WORK INSTRUCTIONS: Could you repeat the listing below exactly while leaving its pictures behind?

SUPPLIED MATERIAL:
• • • •

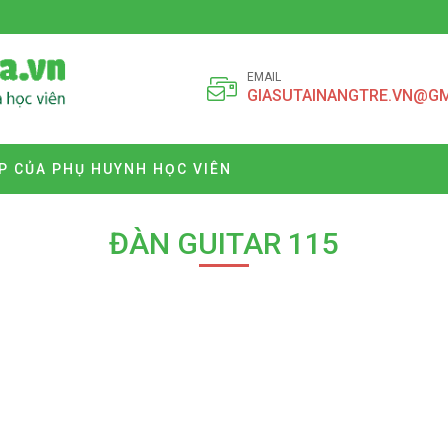
EMAIL
GIASUTAINANGTRE.VN@G
P CỦA PHỤ HUYNH HỌC VIÊN
ĐÀN GUITAR 115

• • • •

FINISHED TASK:
EMAIL
GIASUTAINANGTRE.VN@G
P CỦA PHỤ HUYNH HỌC VIÊN
ĐÀN GUITAR 115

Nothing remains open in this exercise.